Another important source of food for corals is bacterioplankton, which consists of free-living bacteria and the bacteria associated with decaying materials in the water (on mucus, dead plants, and other particulate matter) that are commonly called detritus or reef snow. Almost all corals feed heavily on bacterioplankton. Other food sources include floating eggs, zooplankton (free-swimming microorganisms) and non-swimming organisms known as pseudoplankton.

The fourth category of food utilized by corals is Dissolved Organic Material (DOM), which is absorbed across cell membranes directly into the coral from the water.
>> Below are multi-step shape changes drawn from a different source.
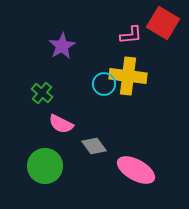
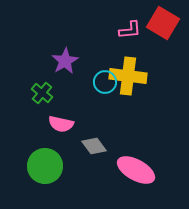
pink L-shape: moved 1 px left, 5 px up
purple star: moved 3 px right, 15 px down
cyan circle: moved 1 px right, 2 px up
pink semicircle: rotated 15 degrees counterclockwise
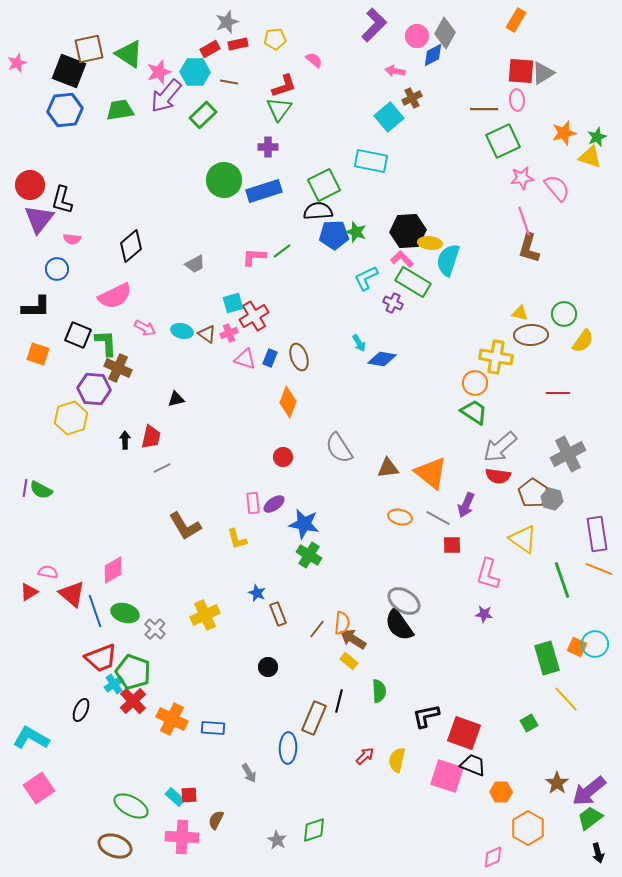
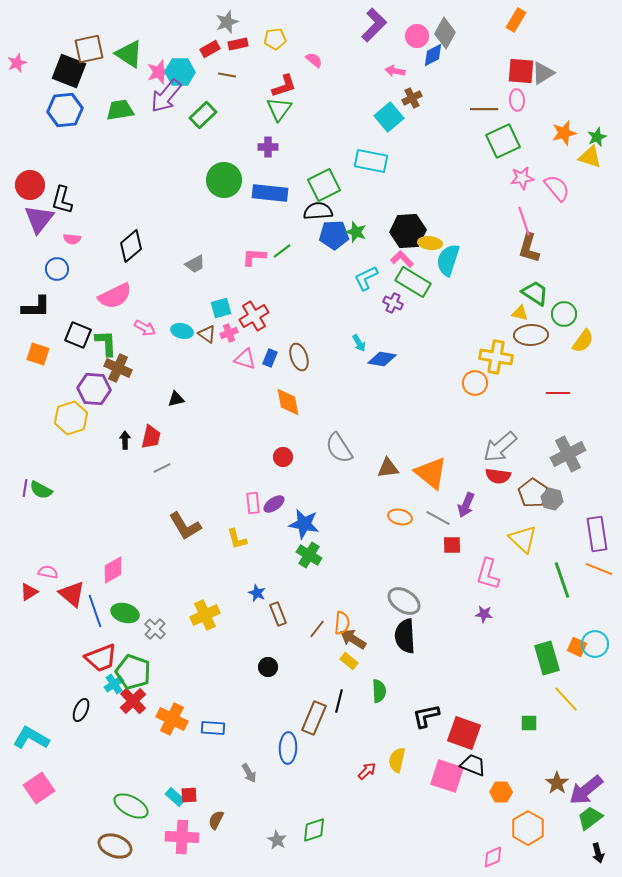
cyan hexagon at (195, 72): moved 15 px left
brown line at (229, 82): moved 2 px left, 7 px up
blue rectangle at (264, 191): moved 6 px right, 2 px down; rotated 24 degrees clockwise
cyan square at (233, 303): moved 12 px left, 5 px down
orange diamond at (288, 402): rotated 32 degrees counterclockwise
green trapezoid at (474, 412): moved 61 px right, 119 px up
yellow triangle at (523, 539): rotated 8 degrees clockwise
black semicircle at (399, 625): moved 6 px right, 11 px down; rotated 32 degrees clockwise
green square at (529, 723): rotated 30 degrees clockwise
red arrow at (365, 756): moved 2 px right, 15 px down
purple arrow at (589, 791): moved 3 px left, 1 px up
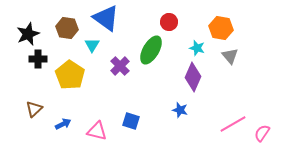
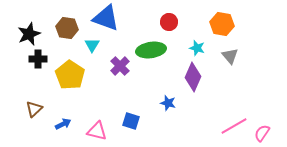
blue triangle: rotated 16 degrees counterclockwise
orange hexagon: moved 1 px right, 4 px up
black star: moved 1 px right
green ellipse: rotated 52 degrees clockwise
blue star: moved 12 px left, 7 px up
pink line: moved 1 px right, 2 px down
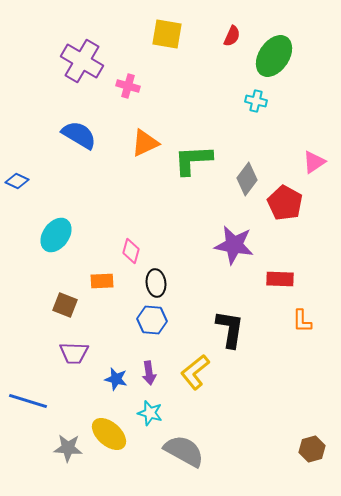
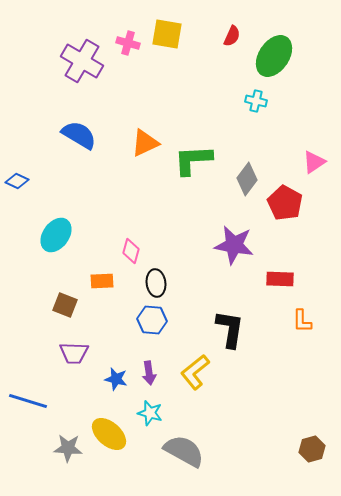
pink cross: moved 43 px up
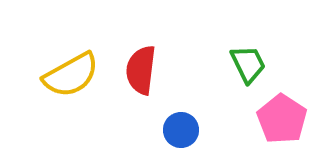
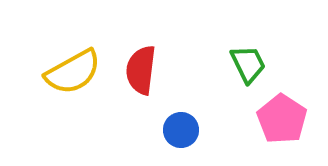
yellow semicircle: moved 2 px right, 3 px up
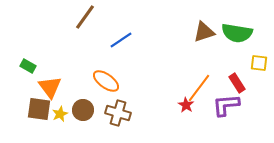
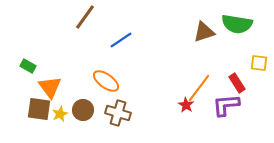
green semicircle: moved 9 px up
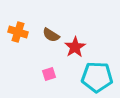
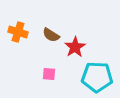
pink square: rotated 24 degrees clockwise
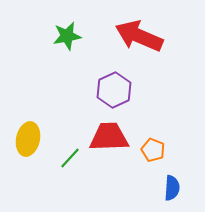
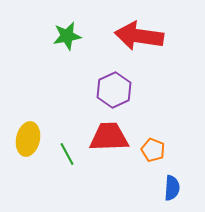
red arrow: rotated 15 degrees counterclockwise
green line: moved 3 px left, 4 px up; rotated 70 degrees counterclockwise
Many of the corals with larger polyps (e.g., Cynarina and Catalaphyllia) are capable of capturing and eating larger food items, including the occasional small fish. Some corals (particularly Gorgonians and soft corals) may select their food based more on the size of the plankton, rather than its composition. Some of the small polyp corals are also aggressive feeders, trapping and eating large food items.

Nutrition Supplements

If you have live corals in your aquarium, you are probably wondering what foods your corals eat to supplement the nutrition provided by their resident zooxanthellae algae. You could just make a slurry of a variety of different foods that cover the entire spectrum (the "shotgun method" approach) and load it into your aquarium, allowing the corals to select what they want from the mix. But, the uneaten food in the mix is guaranteed to increase your nitrate level in a short period. Or you can fine-tune the supplement to the requirements of your specific corals and target feed them with a turkey baster or syringe that applies the food directly onto the coral's tentacles.

Many corals will benefit from the food that you feed the fish and invertebrates in your tank. When meaty foods float by or land on corals, they will be consumed if the food is digestible by the coral. Copepods, Amphipods, Brine Shrimp and Mysis Shrimp will also be consumed by many corals. Copepods and Amphipods are quite easy to cultivate in a refugium. Brine Shrimp eggs can be inexpensively hatched and grown in a simple DIY Brine Shrimp Hatchery. It is difficult to generalize the food requirements for groups of corals (LPS, SPS or soft) as there are always a few renegades in each group that have a more selective diet. We highly recommend obtaining a good reference book on corals to determine what your specific corals feed on. One book that we highly recommend is Aquarium Corals - Selection, Husbandry and Natural History by Eric H. Borneman. The sections devoted to each coral provide detailed information on what the corals feed on in the wild. There is also an excellent chapter on how to feed corals in your aquarium.